Page-level text extractions:
_____

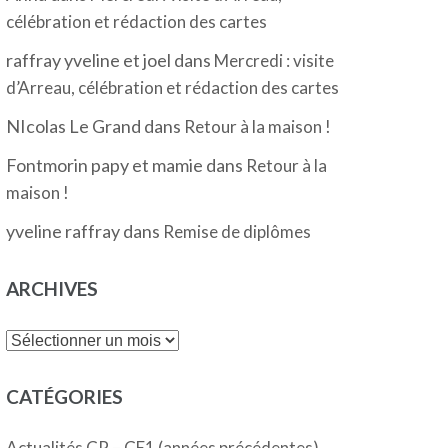
célébration et rédaction des cartes
raffray yveline et joel
dans
Mercredi : visite
d’Arreau, célébration et rédaction des cartes
NIcolas Le Grand
dans
Retour à la maison !
Fontmorin papy et mamie
dans
Retour à la
maison !
yveline raffray
dans
Remise de diplômes
ARCHIVES
Archives
CATÉGORIES
Actualités CP – CE1 (années précédentes)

_____

Task objective
In the entries above, find every line with the word "raffray" and list it.

Answer box
raffray yveline et joel
yveline raffray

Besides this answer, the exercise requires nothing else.